Dezateux C, Fletcher M E, Dundas I, Stocks J
Department of Epidemiology and Biostatistics, Institute of Child Health, London, United Kingdom.
Am J Respir Crit Care Med. 1997 Apr;155(4):1349-55. doi: 10.1164/ajrccm.155.4.9105078.
The mechanisms underlying the increased risk of wheezing in early childhood following acute bronchiolitis in infancy remain unclear. Previous studies have reported significant abnormalities in infant respiratory function after clinical recovery from bronchiolitis, but are difficult to interpret because of the frequent omission of a concurrent comparison group. Respiratory function was compared within pairs of previously healthy full-term caucasian infants admitted with a first episode of acute bronchiolitis to an inner London hospital, and age- and sex-matched control infants without prior wheezing, asthma, or lower respiratory illness who were recruited from local general practices. Respiratory function was measured in 29 control and 29 asymptomatic index infants, with measurements in the latter done at a median interval of 36 wk (range: 16 to 49 wk) after admission, when 16 (55%) had experienced subsequent wheezing. Index infants tended to be autumn-born and of shorter gestation than control infants, to have younger mothers, and to have been exposed to tobacco smoke. There were no statistically significant differences in plethysmographic FRC, initial inspiratory airway resistance (Raw), or respiratory system compliance (mean [index minus control] within-pair difference [95% confidence interval]: -11 ml [-29, 7 ml]; -0.2 kPa/L/s [-0.7, 0.4 kPa/L/s]; -8 ml/kPa [-21, 4 ml/kPa], respectively), but respiratory rate and time to peak tidal flow as a proportion of total expiratory time (tPTEF:tE) were significantly diminished in index as compared with control infants (-4.0 breaths/min [-7.6, -0.4 breaths/min], versus -0.035 [-0.066, -0.005], respectively). These findings suggest a better prognosis for infant lung function after acute bronchiolitis than reported previously. Longitudinal studies are needed to clarify whether subclinical alterations in airway function precede acute bronchiolitis.

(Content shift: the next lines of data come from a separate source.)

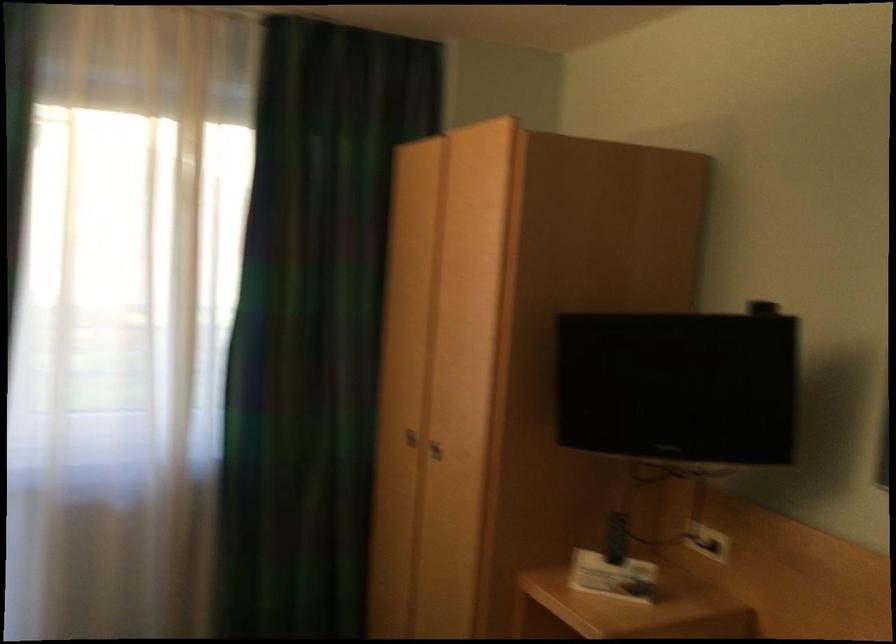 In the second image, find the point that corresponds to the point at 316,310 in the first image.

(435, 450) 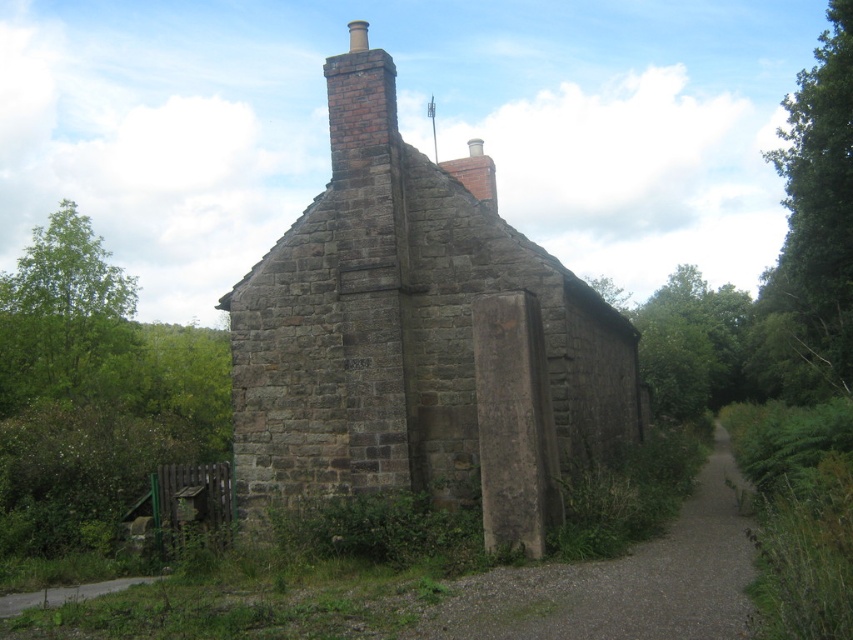 Consider the image. Can you confirm if brown stone cottage at center is wider than dirt/gravel path at lower left?

Yes, brown stone cottage at center is wider than dirt/gravel path at lower left.

Does point (535, 355) come closer to viewer compared to point (86, 595)?

Yes, it is.

I want to click on brown stone cottage at center, so click(419, 337).

Does gravel path at center appear over brown brick chimney at upper center?

Actually, gravel path at center is below brown brick chimney at upper center.

What do you see at coordinates (622, 580) in the screenshot? I see `gravel path at center` at bounding box center [622, 580].

Between point (705, 568) and point (381, 134), which one is positioned behind?

Point (381, 134)

Where is `gravel path at center`? Image resolution: width=853 pixels, height=640 pixels. gravel path at center is located at coordinates (622, 580).

Who is more forward, (345, 81) or (51, 593)?

Point (51, 593) is in front.

You are a GUI agent. You are given a task and a screenshot of the screen. Output one action in this format:
    pyautogui.click(x=<x>, y=<y>)
    Task: Click on the brown brick chimney at upper center
    
    Given the screenshot: What is the action you would take?
    (x=358, y=106)

Locate an element on the screen. brown brick chimney at upper center is located at coordinates (358, 106).

Identify the location of brown brick chimney at upper center. The height and width of the screenshot is (640, 853). coord(358,106). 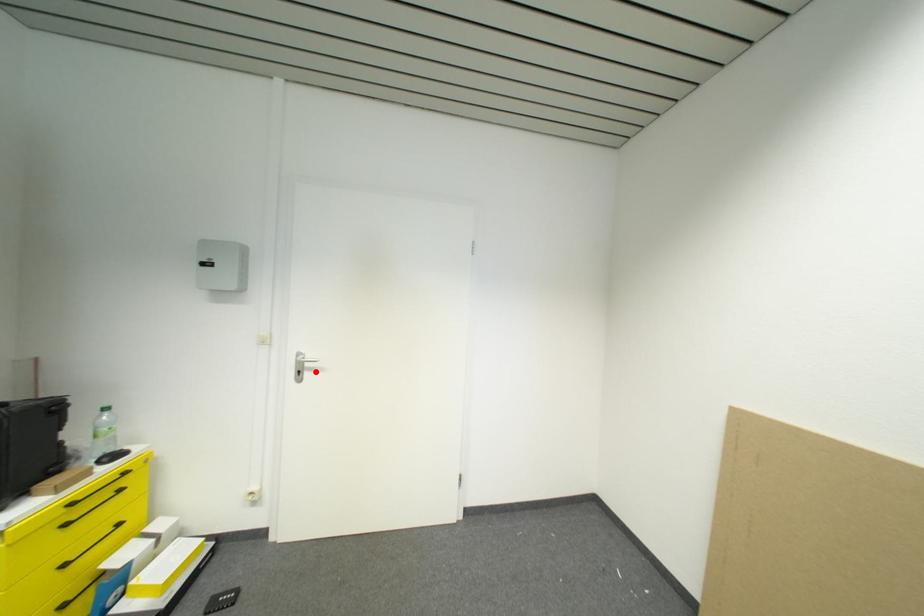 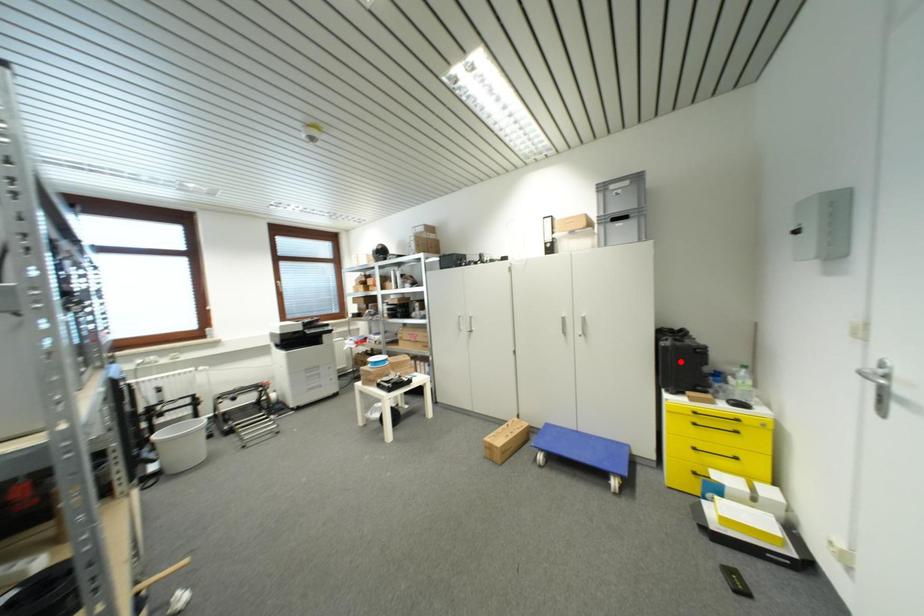 I am providing you with two images of the same scene from different viewpoints. A red point is marked on the first image and another point is marked on the second image. Are the points marked in image1 and image2 representing the same 3D position?

No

婴儿期急性细支气管炎后幼儿期喘息风险增加的潜在机制尚不清楚。先前的研究报告了细支气管炎临床恢复后婴儿呼吸功能存在显著异常,但由于经常遗漏同期对照组而难以解释。对首次因急性细支气管炎发作而入住伦敦市中心一家医院的健康足月白种婴儿与从当地全科诊所招募的年龄和性别匹配、无既往喘息、哮喘或下呼吸道疾病的对照婴儿进行了呼吸功能比较。对29名对照婴儿和29名无症状指数婴儿进行了呼吸功能测量,后者在入院后中位间隔36周(范围:16至49周)进行测量,此时16名(55%)婴儿出现了随后的喘息。指数婴儿往往秋季出生,孕周比对照婴儿短,母亲更年轻,且接触过烟草烟雾。体积描记法测得的功能残气量(FRC)、初始吸气气道阻力(Raw)或呼吸系统顺应性在统计学上无显著差异(配对内差异[95%置信区间]的均值[指数婴儿减去对照婴儿]分别为:-11毫升[-29,7毫升];-0.2千帕/升/秒[-0.7,0.4千帕/升/秒];-8毫升/千帕[-21,4毫升/千帕]),但与对照婴儿相比,指数婴儿的呼吸频率以及潮气量峰值时间占总呼气时间的比例(tPTEF:tE)显著降低(分别为-4.0次/分钟[-7.6,-0.